Q46. What Do You Understand By Executor Memory In A Spark Application?

Every spark application has same fixed heap size and fixed number of cores for a spark executor. The heap size is what referred to as the Spark executor memory which is controlled with the spark.executor.memory property of the –executor-memory flag.

Every spark application will have one executor on each worker node. The executor memory is basically a measure on how much memory of the worker node will the application utilize.

Q47. What Is A Sparse Vector?

A sparse vector has two parallel arrays –one for indices and the other for values. These vectors are used for storing non-zero entries to save space.

Q48. When Running Spark Applications, Is It Necessary To Install Spark On All The Nodes Of Yarn Cluster?
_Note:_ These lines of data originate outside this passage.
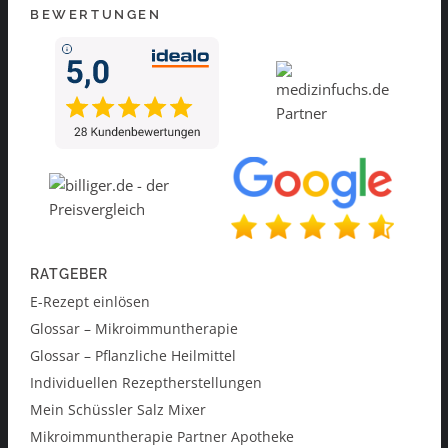
BEWERTUNGEN
RATGEBER
E-Rezept einlösen
Glossar – Mikroimmuntherapie
Glossar – Pflanzliche Heilmittel
Individuellen Rezeptherstellungen
Mein Schüssler Salz Mixer
Mikroimmuntherapie Partner Apotheke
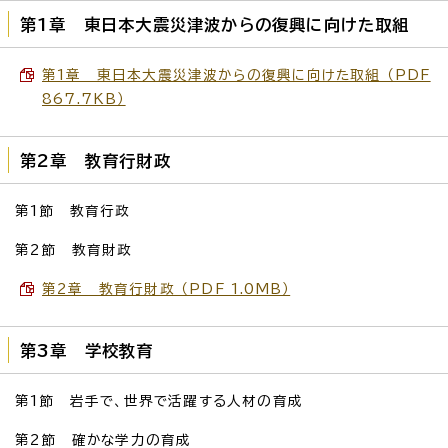
第1章 東日本大震災津波からの復興に向けた取組
第1章 東日本大震災津波からの復興に向けた取組 （PDF
867.7KB）
第2章 教育行財政
第1節 教育行政
第2節 教育財政
第2章 教育行財政 （PDF 1.0MB）
第3章 学校教育
第1節 岩手で、世界で活躍する人材の育成
第2節 確かな学力の育成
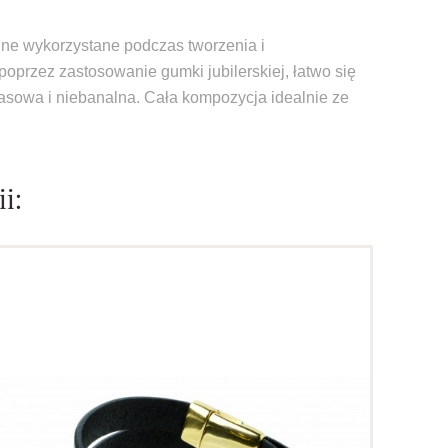
alne wykorzystane podczas tworzenia i
poprzez zastosowanie gumki jubilerskiej, łatwo się
zasowa i niebanalna. Cała kompozycja idealnie ze
i:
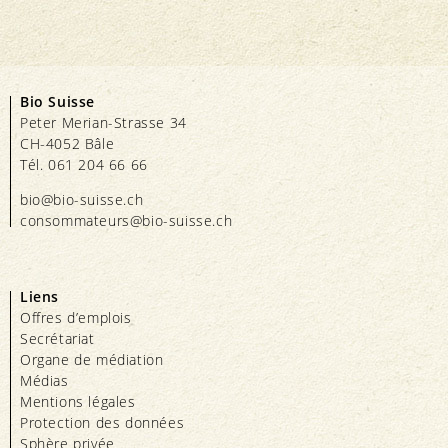
Bio Suisse
Peter Merian-Strasse 34
CH-4052 Bâle
Tél. 061 204 66 66
bio@bio-suisse.
ch
consommateurs@bio-suisse.
ch
Liens
Offres d’emplois
Secrétariat
Organe de médiation
Médias
Mentions légales
Protection des données
Sphère privée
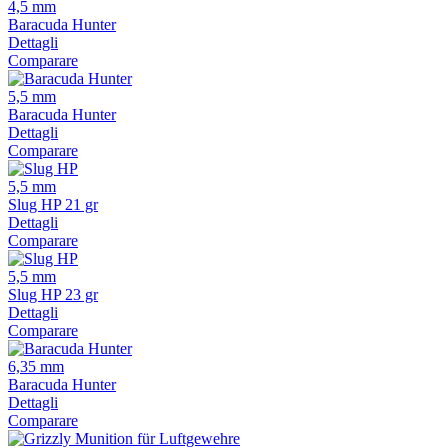
4,5 mm
Baracuda Hunter
Dettagli
Comparare
5,5 mm
Baracuda Hunter
Dettagli
Comparare
5,5 mm
Slug HP 21 gr
Dettagli
Comparare
5,5 mm
Slug HP 23 gr
Dettagli
Comparare
6,35 mm
Baracuda Hunter
Dettagli
Comparare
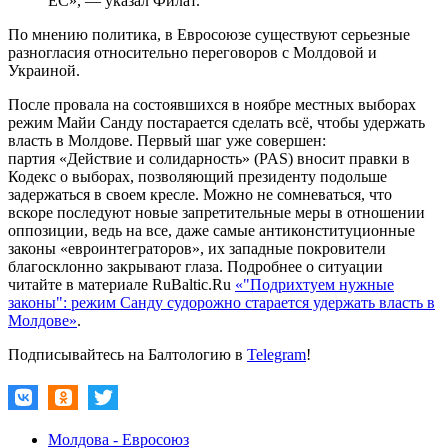
ЕС», — указал Филат.
По мнению политика, в Евросоюзе существуют серьезные
разногласия относительно переговоров с Молдовой и
Украиной.
После провала на состоявшихся в ноябре местных выборах
режим Майи Санду постарается сделать всё, чтобы удержать
власть в Молдове. Первый шаг уже совершен:
партия «Действие и солидарность» (PAS) вносит правки в
Кодекс о выборах, позволяющий президенту подольше
задержаться в своем кресле. Можно не сомневаться, что
вскоре последуют новые запретительные меры в отношении
оппозиции, ведь на все, даже самые антиконституционные
законы «евроинтеграторов», их западные покровители
благосклонно закрывают глаза. Подробнее о ситуации
читайте в материале RuBaltic.Ru
«"Подрихтуем нужные
законы": режим Санду судорожно старается удержать власть в
Молдове»
.
Подписывайтесь на Балтологию в
Telegram
!
Молдова - Евросоюз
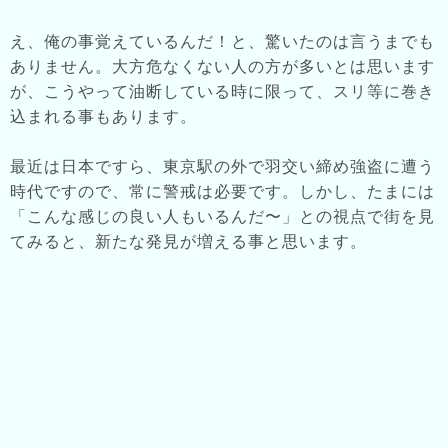
え、俺の事覚えているんだ！と、驚いたのは言うまでも
ありません。大方危なくない人の方が多いとは思います
が、こうやって油断している時に限って、スリ等に巻き
込まれる事もあります。
最近は日本ですら、東京駅の外で羽交い締め強盗に遭う
時代ですので、常に警戒は必要です。しかし、たまには
「こんな感じの良い人もいるんだ〜」との視点で街を見
てみると、新たな発見が増える事と思います。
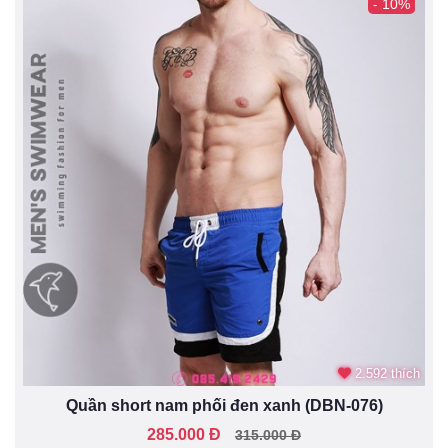
- 10%
2.592 thích
Quần short nam phối đen xanh (DBN-076)
285.000 Đ
315.000 Đ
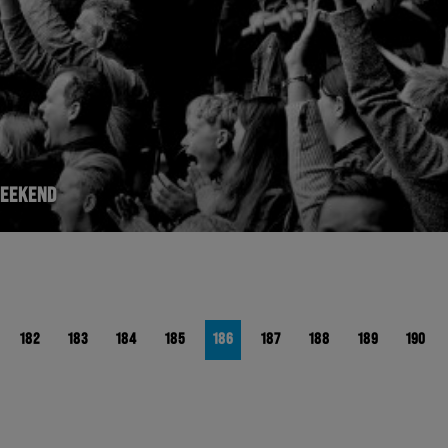
WEEKEND
182
183
184
185
186
187
188
189
190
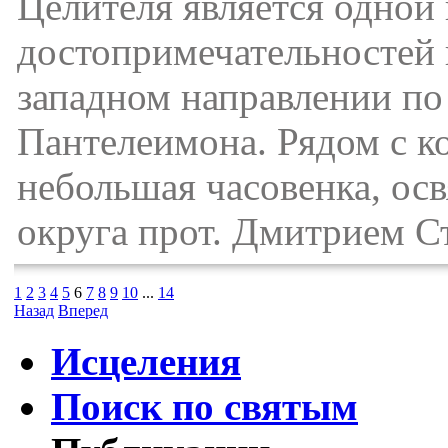
Целителя является одной
достопримечательностей 
западном направлении по у
Пантелеимона. Рядом с к
небольшая часовенка, ос
округа прот. Дмитрием С
1
2
3
4
5
6
7
8
9
10
...
14
Назад
Вперед
Исцеления
Поиск по святым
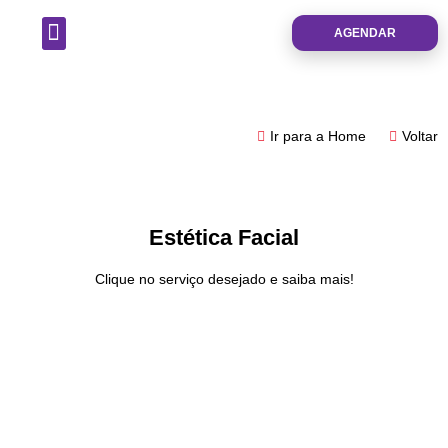
AGENDAR
Ir para a Home
Voltar
Estética Facial
Clique no serviço desejado e saiba mais!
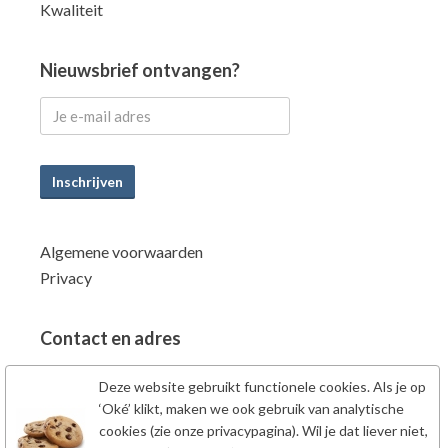
Kwaliteit
Nieuwsbrief ontvangen?
Inschrijven
Algemene voorwaarden
Privacy
Contact en adres
Power Supplements BV
Deze website gebruikt functionele cookies. Als je op
Fahrenheitstraat 7
‘Oké’ klikt, maken we ook gebruik van analytische
6662PZ Elst Gld
cookies (zie onze privacypagina). Wil je dat liever niet,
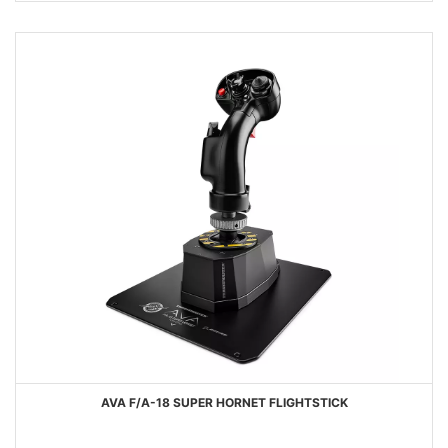
AVA F/A-18 SUPER HORNET FLIGHTSTICK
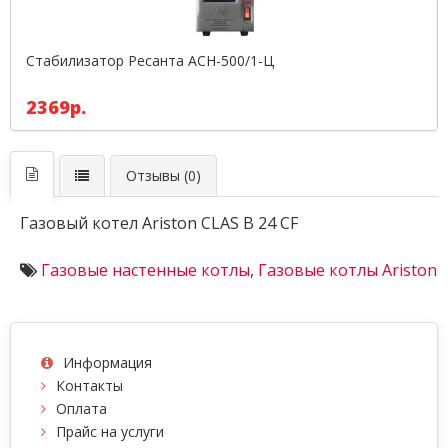
Стабилизатор Ресанта АСН-500/1-Ц
2369р.
Отзывы (0)
Газовый котел Ariston CLAS B 24 CF
Газовые настенные котлы
,
Газовые котлы Ariston
Информация
Контакты
Оплата
Прайс на услуги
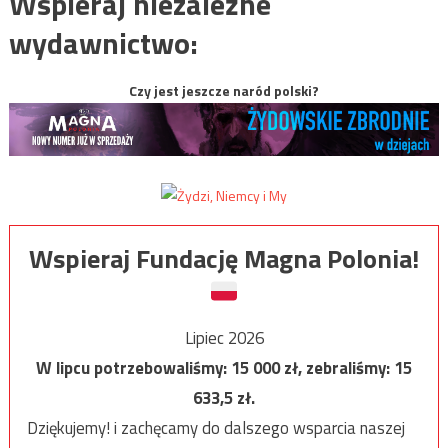
Wspieraj niezależne
wydawnictwo:
Czy jest jeszcze naród polski?
Wspieraj Fundację Magna Polonia!
Lipiec 2026
W lipcu potrzebowaliśmy:
15 000
zł, zebraliśmy:
15
633,5
zł.
Dziękujemy! i zachęcamy do dalszego wsparcia naszej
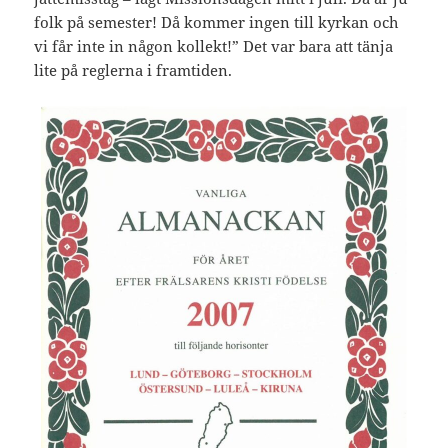
folk på semester! Då kommer ingen till kyrkan och
vi får inte in någon kollekt!” Det var bara att tänja
lite på reglerna i framtiden.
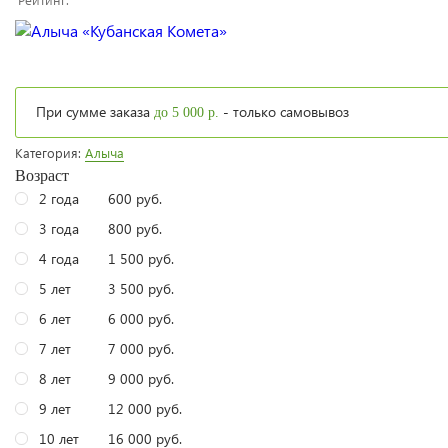
При сумме заказа
- только самовывоз
до 5 000 р.
Категория:
Алыча
Возраст
2 года
600 руб.
3 года
800 руб.
4 года
1 500 руб.
5 лет
3 500 руб.
6 лет
6 000 руб.
7 лет
7 000 руб.
8 лет
9 000 руб.
9 лет
12 000 руб.
10 лет
16 000 руб.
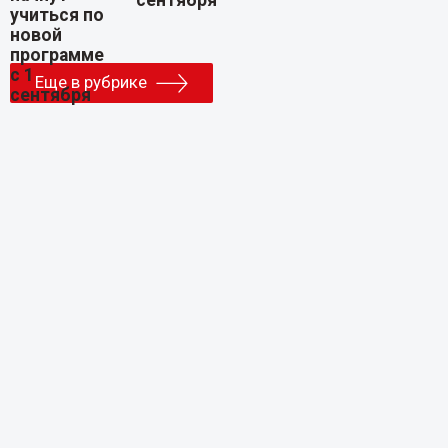
Еще в рубрике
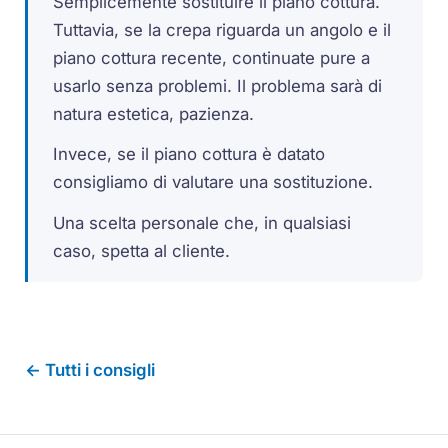
Semplicemente sostituire il piano cottura.
Tuttavia, se la crepa riguarda un angolo e il
piano cottura recente, continuate pure a
usarlo senza problemi. Il problema sarà di
natura estetica, pazienza.
Invece, se il piano cottura è datato
consigliamo di valutare una sostituzione.
Una scelta personale che, in qualsiasi
caso, spetta al cliente.
← Tutti i consigli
Spark need not be installed when running a job under YARN or Mesos because Spark can execute on top of YARN or Mesos clusters without affecting any change to the cluster.

Q49. How Can You Compare Hadoop And Spark In Terms Of Ease Of Use?

Hadoop MapReduce requires programming in Java which is difficult, though Pig and Hive make it considerably easier. Learning Pig and Hive syntax takes time. Spark has interactive APIs for different languages like Java, Python or Scala and also includes Shark i.e. Spark SQL for SQL lovers – making it comparatively easier to use than Hadoop.

Q50. What Are The Key Features Of Apache Spark That You Like?

  • Spark provides advanced analytic options like graph algorithms, machine learning, streaming data, etc
  • It has built-in APIs in multiple languages like Java, Scala, Python and R
  • It has good performance gains, as it helps run an application in the Hadoop cluster ten times faster on disk and 100 times faster in memory.